A verbatim repeat of the lines below is required, with the pictures removed.
Records supplied START
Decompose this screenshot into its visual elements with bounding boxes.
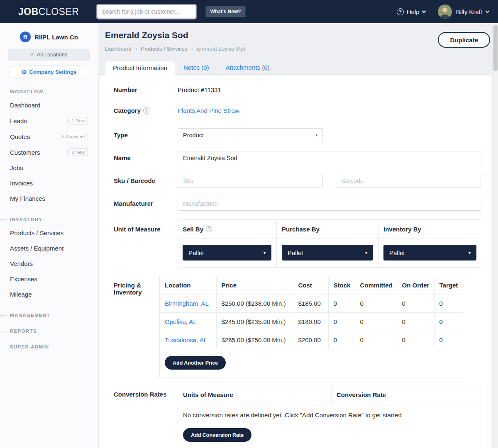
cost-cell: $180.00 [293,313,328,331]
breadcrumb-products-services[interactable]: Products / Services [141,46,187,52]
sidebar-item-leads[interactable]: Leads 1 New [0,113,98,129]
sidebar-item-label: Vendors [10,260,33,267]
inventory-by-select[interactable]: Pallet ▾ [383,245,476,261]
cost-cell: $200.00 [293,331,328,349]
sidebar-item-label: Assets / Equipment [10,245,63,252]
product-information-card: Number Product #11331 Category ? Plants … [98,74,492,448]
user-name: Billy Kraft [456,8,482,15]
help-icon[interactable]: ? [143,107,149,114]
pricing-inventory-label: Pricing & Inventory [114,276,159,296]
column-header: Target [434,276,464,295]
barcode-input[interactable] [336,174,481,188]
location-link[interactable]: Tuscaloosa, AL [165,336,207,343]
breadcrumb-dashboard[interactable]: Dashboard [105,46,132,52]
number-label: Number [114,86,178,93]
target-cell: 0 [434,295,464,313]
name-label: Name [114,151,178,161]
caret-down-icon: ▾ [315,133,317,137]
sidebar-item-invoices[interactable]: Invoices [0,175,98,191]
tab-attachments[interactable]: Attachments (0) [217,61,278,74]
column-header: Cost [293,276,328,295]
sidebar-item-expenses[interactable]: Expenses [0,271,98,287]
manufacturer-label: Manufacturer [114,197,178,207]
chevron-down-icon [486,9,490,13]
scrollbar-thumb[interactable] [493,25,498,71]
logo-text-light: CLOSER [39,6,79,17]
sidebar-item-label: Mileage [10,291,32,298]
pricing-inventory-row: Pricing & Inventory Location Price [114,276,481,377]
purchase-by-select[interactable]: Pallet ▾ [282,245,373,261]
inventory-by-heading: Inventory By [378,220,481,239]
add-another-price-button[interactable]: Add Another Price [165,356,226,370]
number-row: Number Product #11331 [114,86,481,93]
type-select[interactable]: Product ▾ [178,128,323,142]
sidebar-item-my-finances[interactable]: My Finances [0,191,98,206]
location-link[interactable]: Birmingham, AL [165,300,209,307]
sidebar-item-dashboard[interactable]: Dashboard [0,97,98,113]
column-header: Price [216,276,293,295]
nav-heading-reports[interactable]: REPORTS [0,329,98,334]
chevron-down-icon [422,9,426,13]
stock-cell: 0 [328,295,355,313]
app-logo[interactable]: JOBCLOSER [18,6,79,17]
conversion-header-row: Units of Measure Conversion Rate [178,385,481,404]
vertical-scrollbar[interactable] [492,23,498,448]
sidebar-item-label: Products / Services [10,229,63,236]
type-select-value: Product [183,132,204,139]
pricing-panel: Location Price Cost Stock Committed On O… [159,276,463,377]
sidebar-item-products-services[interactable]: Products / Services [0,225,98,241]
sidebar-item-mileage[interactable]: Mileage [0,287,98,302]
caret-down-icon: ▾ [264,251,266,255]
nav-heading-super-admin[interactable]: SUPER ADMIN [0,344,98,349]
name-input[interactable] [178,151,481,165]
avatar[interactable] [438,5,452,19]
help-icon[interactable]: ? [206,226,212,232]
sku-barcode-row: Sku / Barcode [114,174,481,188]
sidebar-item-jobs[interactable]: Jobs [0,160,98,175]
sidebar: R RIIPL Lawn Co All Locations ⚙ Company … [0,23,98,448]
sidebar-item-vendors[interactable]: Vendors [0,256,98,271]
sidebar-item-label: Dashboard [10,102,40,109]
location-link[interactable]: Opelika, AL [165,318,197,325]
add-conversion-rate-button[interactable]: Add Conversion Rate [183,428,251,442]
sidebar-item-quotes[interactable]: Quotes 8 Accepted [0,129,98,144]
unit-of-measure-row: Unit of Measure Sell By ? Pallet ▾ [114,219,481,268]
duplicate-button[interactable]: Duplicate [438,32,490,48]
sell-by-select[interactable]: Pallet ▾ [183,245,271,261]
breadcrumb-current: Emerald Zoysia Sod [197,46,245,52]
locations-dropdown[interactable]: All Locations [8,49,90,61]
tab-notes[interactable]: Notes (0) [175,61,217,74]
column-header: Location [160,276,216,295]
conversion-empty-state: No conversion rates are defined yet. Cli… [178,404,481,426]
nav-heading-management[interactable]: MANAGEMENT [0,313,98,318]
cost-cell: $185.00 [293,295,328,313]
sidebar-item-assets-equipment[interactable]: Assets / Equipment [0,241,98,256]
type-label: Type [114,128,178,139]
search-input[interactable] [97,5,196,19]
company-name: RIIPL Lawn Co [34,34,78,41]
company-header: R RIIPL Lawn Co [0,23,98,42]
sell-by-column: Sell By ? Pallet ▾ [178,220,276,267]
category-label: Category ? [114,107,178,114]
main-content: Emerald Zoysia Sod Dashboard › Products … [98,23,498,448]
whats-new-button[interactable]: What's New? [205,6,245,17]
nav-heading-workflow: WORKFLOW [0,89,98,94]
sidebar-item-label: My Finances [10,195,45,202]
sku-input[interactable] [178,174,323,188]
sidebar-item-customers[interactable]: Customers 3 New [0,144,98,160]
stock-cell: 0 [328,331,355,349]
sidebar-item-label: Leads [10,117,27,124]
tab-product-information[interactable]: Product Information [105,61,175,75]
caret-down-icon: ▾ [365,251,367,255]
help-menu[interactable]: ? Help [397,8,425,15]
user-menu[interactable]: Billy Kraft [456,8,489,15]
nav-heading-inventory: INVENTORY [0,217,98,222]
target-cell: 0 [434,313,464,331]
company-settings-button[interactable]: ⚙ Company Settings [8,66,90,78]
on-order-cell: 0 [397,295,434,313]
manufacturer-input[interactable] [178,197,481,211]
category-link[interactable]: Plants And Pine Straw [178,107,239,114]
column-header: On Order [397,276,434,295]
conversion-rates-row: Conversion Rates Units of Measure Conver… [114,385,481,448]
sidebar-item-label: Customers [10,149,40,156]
Records supplied END
◆ Answer box ◆
Decompose this screenshot into its visual elements with bounding boxes.
cost-cell: $180.00 [293,313,328,331]
breadcrumb-products-services[interactable]: Products / Services [141,46,187,52]
sidebar-item-leads[interactable]: Leads 1 New [0,113,98,129]
sidebar-item-label: Vendors [10,260,33,267]
inventory-by-select[interactable]: Pallet ▾ [383,245,476,261]
cost-cell: $200.00 [293,331,328,349]
sidebar-item-label: Assets / Equipment [10,245,63,252]
product-information-card: Number Product #11331 Category ? Plants … [98,74,492,448]
user-name: Billy Kraft [456,8,482,15]
help-icon[interactable]: ? [143,107,149,114]
pricing-inventory-label: Pricing & Inventory [114,276,159,296]
column-header: Target [434,276,464,295]
barcode-input[interactable] [336,174,481,188]
location-link[interactable]: Tuscaloosa, AL [165,336,207,343]
breadcrumb-dashboard[interactable]: Dashboard [105,46,132,52]
number-label: Number [114,86,178,93]
target-cell: 0 [434,295,464,313]
name-label: Name [114,151,178,161]
caret-down-icon: ▾ [315,133,317,137]
sidebar-item-invoices[interactable]: Invoices [0,175,98,191]
tab-attachments[interactable]: Attachments (0) [217,61,278,74]
column-header: Cost [293,276,328,295]
sidebar-item-expenses[interactable]: Expenses [0,271,98,287]
manufacturer-label: Manufacturer [114,197,178,207]
chevron-down-icon [486,9,490,13]
scrollbar-thumb[interactable] [493,25,498,71]
logo-text-light: CLOSER [39,6,79,17]
sidebar-item-label: Mileage [10,291,32,298]
pricing-inventory-row: Pricing & Inventory Location Price [114,276,481,377]
purchase-by-select[interactable]: Pallet ▾ [282,245,373,261]
inventory-by-heading: Inventory By [378,220,481,239]
add-another-price-button[interactable]: Add Another Price [165,356,226,370]
number-row: Number Product #11331 [114,86,481,93]
type-select[interactable]: Product ▾ [178,128,323,142]
sidebar-item-my-finances[interactable]: My Finances [0,191,98,206]
location-link[interactable]: Birmingham, AL [165,300,209,307]
sidebar-item-dashboard[interactable]: Dashboard [0,97,98,113]
column-header: Price [216,276,293,295]
nav-heading-reports[interactable]: REPORTS [0,329,98,334]
chevron-down-icon [422,9,426,13]
stock-cell: 0 [328,295,355,313]
app-logo[interactable]: JOBCLOSER [18,6,79,17]
conversion-header-row: Units of Measure Conversion Rate [178,385,481,404]
vertical-scrollbar[interactable] [492,23,498,448]
sidebar-item-label: Products / Services [10,229,63,236]
type-select-value: Product [183,132,204,139]
pricing-panel: Location Price Cost Stock Committed On O… [159,276,463,377]
sidebar-item-products-services[interactable]: Products / Services [0,225,98,241]
sidebar-item-mileage[interactable]: Mileage [0,287,98,302]
caret-down-icon: ▾ [264,251,266,255]
nav-heading-super-admin[interactable]: SUPER ADMIN [0,344,98,349]
name-input[interactable] [178,151,481,165]
avatar[interactable] [438,5,452,19]
help-icon[interactable]: ? [206,226,212,232]
sku-barcode-row: Sku / Barcode [114,174,481,188]
sidebar-item-jobs[interactable]: Jobs [0,160,98,175]
sidebar: R RIIPL Lawn Co All Locations ⚙ Company … [0,23,98,448]
sidebar-item-vendors[interactable]: Vendors [0,256,98,271]
sidebar-item-label: Dashboard [10,102,40,109]
location-link[interactable]: Opelika, AL [165,318,197,325]
add-conversion-rate-button[interactable]: Add Conversion Rate [183,428,251,442]
sidebar-item-quotes[interactable]: Quotes 8 Accepted [0,129,98,144]
unit-of-measure-row: Unit of Measure Sell By ? Pallet ▾ [114,219,481,268]
duplicate-button[interactable]: Duplicate [438,32,490,48]
sell-by-select[interactable]: Pallet ▾ [183,245,271,261]
breadcrumb-current: Emerald Zoysia Sod [197,46,245,52]
locations-dropdown[interactable]: All Locations [8,49,90,61]
tab-notes[interactable]: Notes (0) [175,61,217,74]
column-header: Location [160,276,216,295]
conversion-empty-state: No conversion rates are defined yet. Cli… [178,404,481,426]
nav-heading-management[interactable]: MANAGEMENT [0,313,98,318]
cost-cell: $185.00 [293,295,328,313]
sidebar-item-assets-equipment[interactable]: Assets / Equipment [0,241,98,256]
type-label: Type [114,128,178,139]
search-input[interactable] [97,5,196,19]
company-name: RIIPL Lawn Co [34,34,78,41]
company-header: R RIIPL Lawn Co [0,23,98,42]
sell-by-column: Sell By ? Pallet ▾ [178,220,276,267]
category-label: Category ? [114,107,178,114]
main-content: Emerald Zoysia Sod Dashboard › Products … [98,23,498,448]
whats-new-button[interactable]: What's New? [205,6,245,17]
nav-heading-workflow: WORKFLOW [0,89,98,94]
sidebar-item-label: My Finances [10,195,45,202]
sku-input[interactable] [178,174,323,188]
sidebar-item-customers[interactable]: Customers 3 New [0,144,98,160]
stock-cell: 0 [328,331,355,349]
sidebar-item-label: Leads [10,117,27,124]
tab-product-information[interactable]: Product Information [105,61,175,75]
caret-down-icon: ▾ [365,251,367,255]
help-menu[interactable]: ? Help [397,8,425,15]
user-menu[interactable]: Billy Kraft [456,8,489,15]
nav-heading-inventory: INVENTORY [0,217,98,222]
target-cell: 0 [434,313,464,331]
company-settings-button[interactable]: ⚙ Company Settings [8,66,90,78]
on-order-cell: 0 [397,295,434,313]
manufacturer-input[interactable] [178,197,481,211]
category-link[interactable]: Plants And Pine Straw [178,107,239,114]
column-header: On Order [397,276,434,295]
conversion-rates-row: Conversion Rates Units of Measure Conver… [114,385,481,448]
sidebar-item-label: Customers [10,149,40,156]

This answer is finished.